In RDDs Spark uses Java serialization when it is necessary to distribute data across a cluster. The serialization of individual Scala and Java objects is expensive. In Pyspark, it has become more expensive when all data is double-serialized/deserialized to Java/Scala and then to Python (using cloudpickle) and back.

The cost of double serialization is the most expensive part when working with Pyspark. For distributed systems such as Spark, most of our time is spent only on serialization of data. Actual computing is often not a big blocking part — most of it is just serializing things and shuffling them around. We want to avoid this double cost of serialization.

In RDD we have this double serialization, and we pay for it on every operation — wherever we need to distribute data into a cluster or call the python function. It also requires both data and structure to be transferred between nodes.

With the DataFrame API, everything is a bit different. Since Spark understands data structure and column types if they are represented as DataFrame, he can understand how to store and manage them more efficiently(Java objects have a large inherent memory overhead as well as JVM GC).

The DataFrame API does two things that help to do this (through the Tungsten project). First, using off-heap storage for data in binary format. Second, generating encoder code on the fly to work with this binary format for your specific objects.

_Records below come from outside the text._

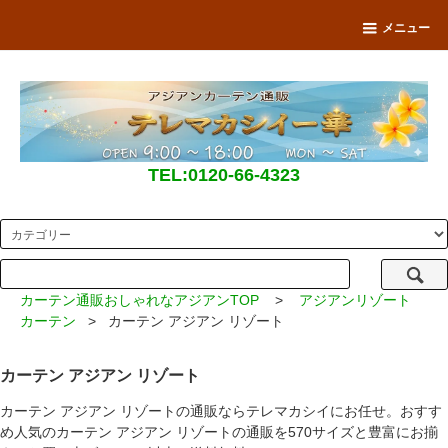
メニュー
TEL:0120-66-4323
カーテン通販おしゃれなアジアンTOP
>
アジアンリゾート
カーテン
> カーテン アジアン リゾート
カーテン アジアン リゾート
カーテン アジアン リゾートの通販ならテレマカシイにお任せ。おすす
め人気のカーテン アジアン リゾートの通販を570サイズと豊富にお揃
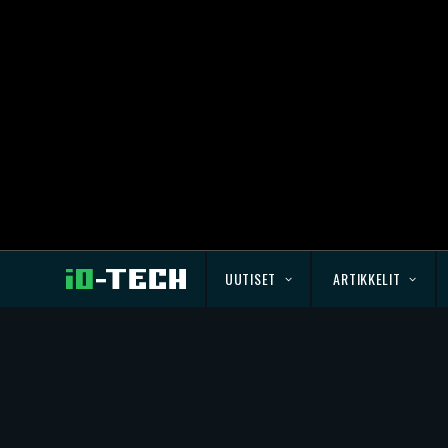
UUTISET
ARTIKKELIT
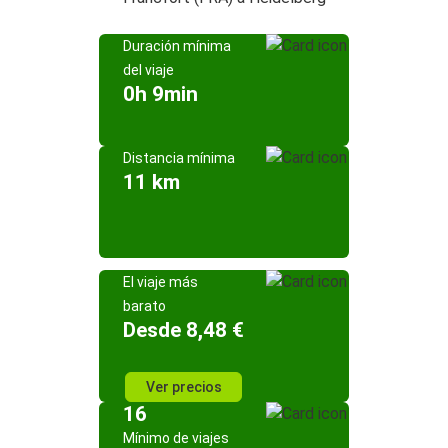
Duración mínima
del viaje
0h 9min
Distancia mínima
11 km
El viaje más
barato
Desde 8,48 €
Ver precios
16
Mínimo de viajes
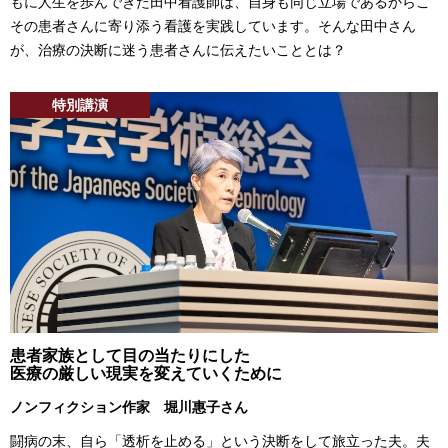
もに人生を歩んできた田中看護師は、自身も同じ立場であるからこ
その患者さんに寄り添う看護を実践しています。そんな田中さん
が、治療の決断に迷う患者さんに伝えたいこととは？
特別講演
患者家族として目の当たりにした
医療の厳しい現実を変えていくために
ノンフィクション作家 堀川惠子さん
闘病の末、自ら「透析を止める」という決断をして旅立った夫。夫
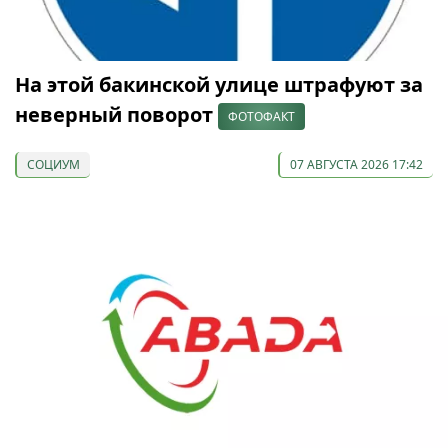
На этой бакинской улице штрафуют за
неверный поворот
ФОТОФАКТ
СОЦИУМ
07 АВГУСТА 2026 17:42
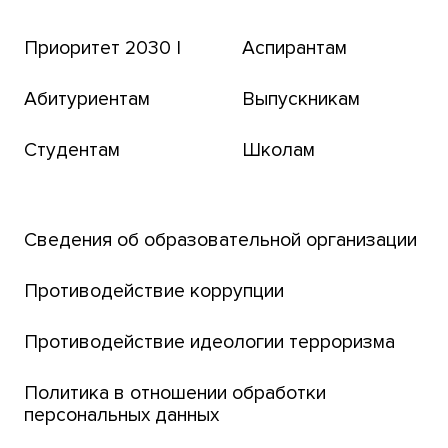
Эндаумент-фонд
Приоритет 2030 |
Аспирантам
Томский региональный центр коллективного
пользования
Абитуриентам
Выпускникам
Бизнес-инкубатор
Студентам
Школам
Транссибирский научный путь
Открытый университет
Сведения об образовательной организации
Парк социогуманитарных технологий ТГУ
Английский для всех
Противодействие коррупции
Центр тестирования иностранных граждан
Противодействие идеологии терроризма
ТГУ
Интернет-лицей
Политика в отношении обработки
персональных данных
Открытые онлайн-курсы (MOOCs)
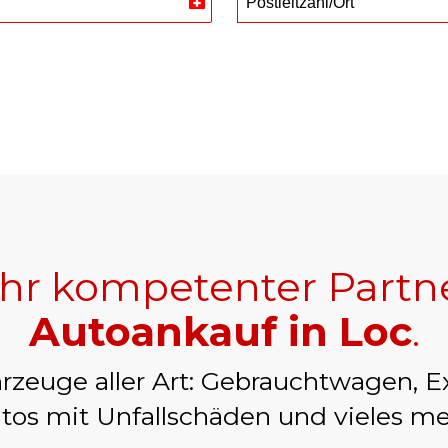
Postleitzahl/Ort
Switzerland
+41
Ihr kompetenter Partn
Autoankauf in Loc
.
rzeuge aller Art: Gebrauchtwagen, E
tos mit Unfallschäden und vieles me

In simple words, Spark says:

I'm going to generate these efficient encoders so that I can pull the data right out in this compact format and process it in that format right through the transformation chain. I'm going to minimize the amount of work I'm required to do in JVM (no, I'm not going to do anything in Python) and maximize the amount of data I can process in my compact format stored in off-heap memory. It turns out that you don't pay a penalty for serialization/deserialization — you work directly on this compact format, and using off-heap memory is a great way to reduce GC pauses because it is not in the scope of GC.

So it's great that we can store our data inside the JVM, but we can still write code in Python using a very clear API and it will still be very efficient!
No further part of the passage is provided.